In the United Kingdom the government publishes weekly death rates by age group. Though they change each week, the basic format is similar. The deaths heavily fall among the elderly. The bar graph at right shows the number of deaths registered by age group for England and Wales.

Note that this is NOT showing the percentage of each age group that died; it shows the actual number of deaths. Since there are relatively few people over 90 years old, for example, the percentage of deaths in this age group is far higher than in any other age cohort. Although we don’t have good statistics, it is highly likely that most of the elderly also had some pre-existing health condition.

These numbers speak loudly as to how society needs to progress. For example, there is nothing in these numbers to support decisions of institutions, such as the California State University system, to declare that almost all classes must be online.

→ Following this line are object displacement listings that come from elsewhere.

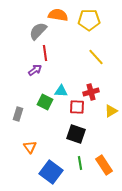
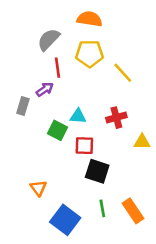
orange semicircle: (58, 15) -> (90, 19), moved
yellow pentagon: (89, 20) -> (90, 54), moved
red square: (77, 107) -> (84, 146), moved
yellow triangle: (111, 111) -> (142, 142), turned 32
gray rectangle: (18, 114) -> (23, 106), moved

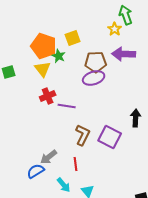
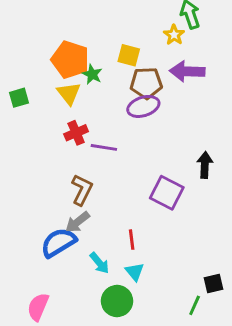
yellow square: (73, 38) -> (129, 55), moved, turned 35
brown L-shape: (83, 135) -> (82, 190), moved
red line: (76, 164) -> (132, 240), moved
blue semicircle: (36, 171) -> (59, 242), size x1.4

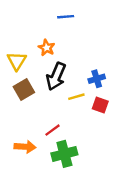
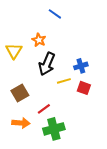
blue line: (66, 17) -> (55, 14), turned 40
brown square: (24, 90) -> (20, 93), moved

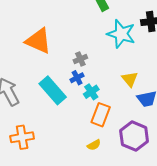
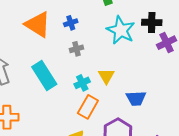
blue cross: (77, 78) -> (71, 23), moved
yellow triangle: (130, 79) -> (106, 76), moved

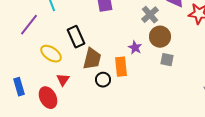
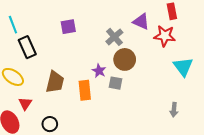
black rectangle: (76, 37) -> (27, 47), moved
gray square: (167, 60) -> (115, 83), moved
black circle: (103, 80) -> (50, 124), moved

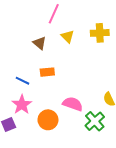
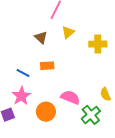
yellow cross: (100, 33) -> (98, 44), moved
yellow triangle: (68, 36) -> (68, 32), turned 32

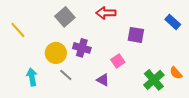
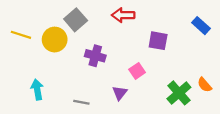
yellow line: (18, 30) -> (21, 35), turned -30
yellow circle: (56, 53) -> (55, 40), moved
gray line: (66, 75) -> (81, 102), moved, turned -32
purple triangle: (103, 80) -> (120, 93), turned 40

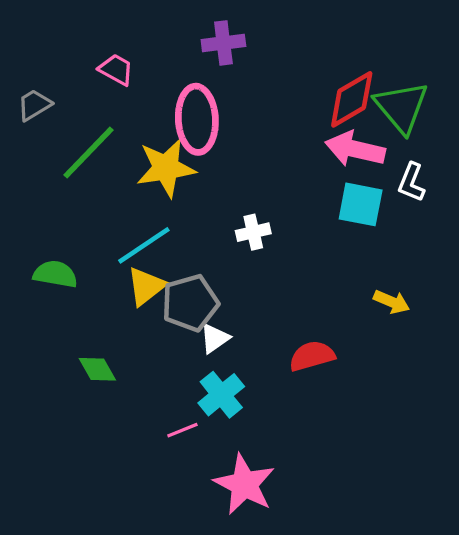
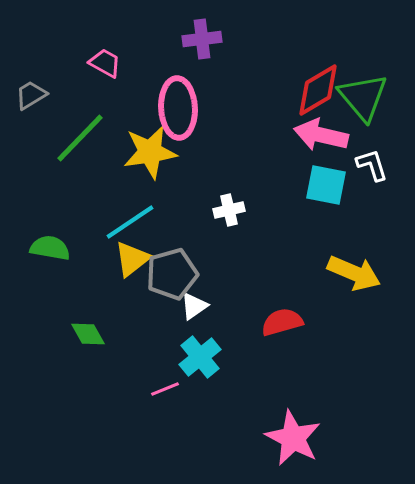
white L-shape: (411, 182) -> (372, 165), turned 141
yellow arrow: (392, 302) -> (354, 273), size x1.6
pink star: (244, 484) -> (293, 438), moved

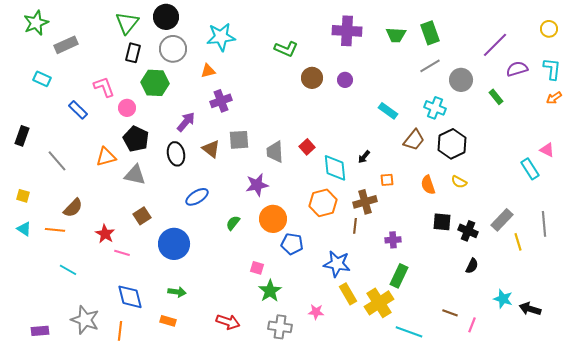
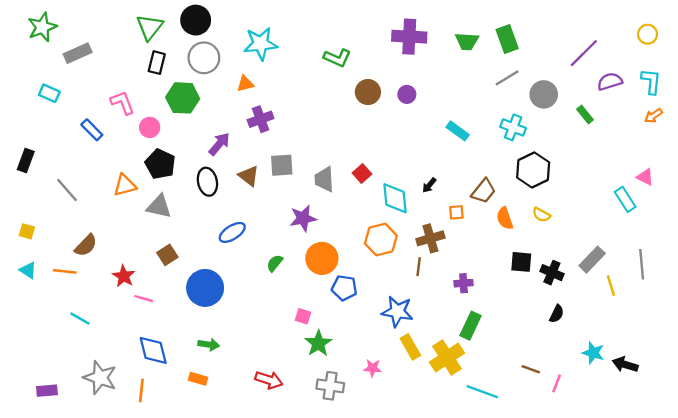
brown trapezoid: (414, 140) -> (484, 191), moved

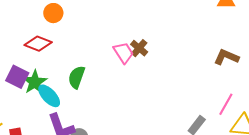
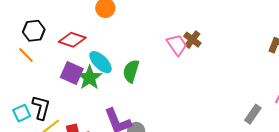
red diamond: (38, 44) -> (72, 40), moved
cyan ellipse: (49, 96) -> (101, 62), moved

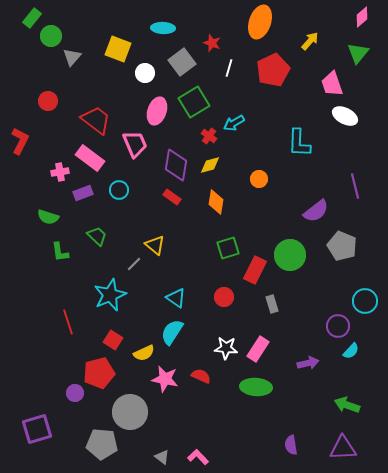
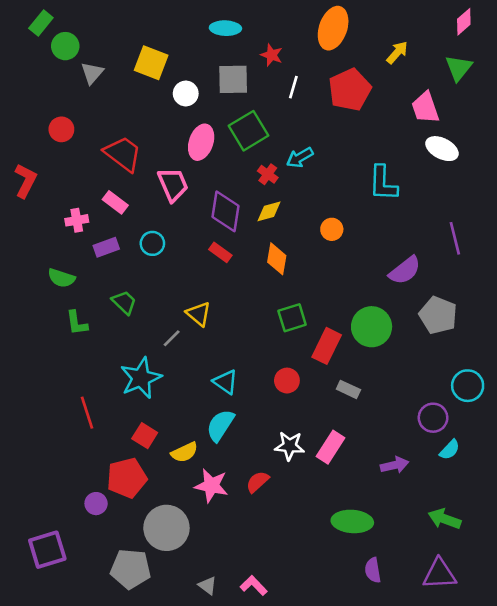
cyan ellipse: (163, 28) -> (225, 28), moved
gray square: (182, 62) -> (233, 79), turned 36
pink rectangle: (90, 158) -> (115, 202), size x0.7
gray rectangle: (272, 304) -> (348, 389), turned -48
red semicircle: (201, 376) -> (257, 482), turned -66
green ellipse: (256, 387) -> (352, 521), moved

Remember that every decision has many impacts. It is unlikely that all these 18-to-22-year-old college students will live in isolation. So if the fear is that these young people will pass COVID-19 onto others, the data indicates it is better that they pass it onto other 18-22 year-olds. If they are living at home and pass it on to parents or grandparents, the odds of a fatality resulting are far higher than if they lived among 18-to-22-year-old students.

Indeed, rather than closing down, the data indicates that colleges and universities should be figuring out how to stay open! Don’t send the kids back home for Thanksgiving; let them celebrate at school. Intersession? Well, do an intersession class session and keep the students in the dorms and on campus.

There are reasonable accommodations colleges and universities can and should make for the pandemic in a situation such as this. More rigorous checkups, frequent testing, restricting access to campus, allowing older faculty and staff to work remotely.

Within colleges and universities, however, the risk to students is so small — especially if the students have been vetted against pre-existing medical conditions — that the world is better off having them stay together, building friendships, learning, participating in the full range of activities — plays, sports, student government, etc.

As a society, we must do all we can to open opportunities for young people. As students, they are the future, and it is both wrong and unfair to demand they sacrifice their youth and opportunities.

The risk is so small, the accommodations that can be made so simple, that the righteous path is so very clear.

College students are just part of the issue. Primary and secondary school students have even less of a chance of being symptomatic for COVID-19. Of course, with these students you have an issue of their going home to their parents every day, which creates separate risks. With college students in residential campuses, that risk doesn’t exist.

Oddly, many colleges seem to be focused on the idea of sending college students home early by ending the semester of residential instruction on Thanksgiving. This strikes us as far more likely to spread the virus than anything they could do. Residential schools should consider doing on-campus holiday celebrations along with a winter session that will keep students on campus over the holidays.

Even if the plan of staying on campus through winter is just an option for those who have grandparents and others living at home or visiting over the holidays, this is more likely to prevent the more dangerous transmission to elderly family members than requiring students to leave campus and go back home.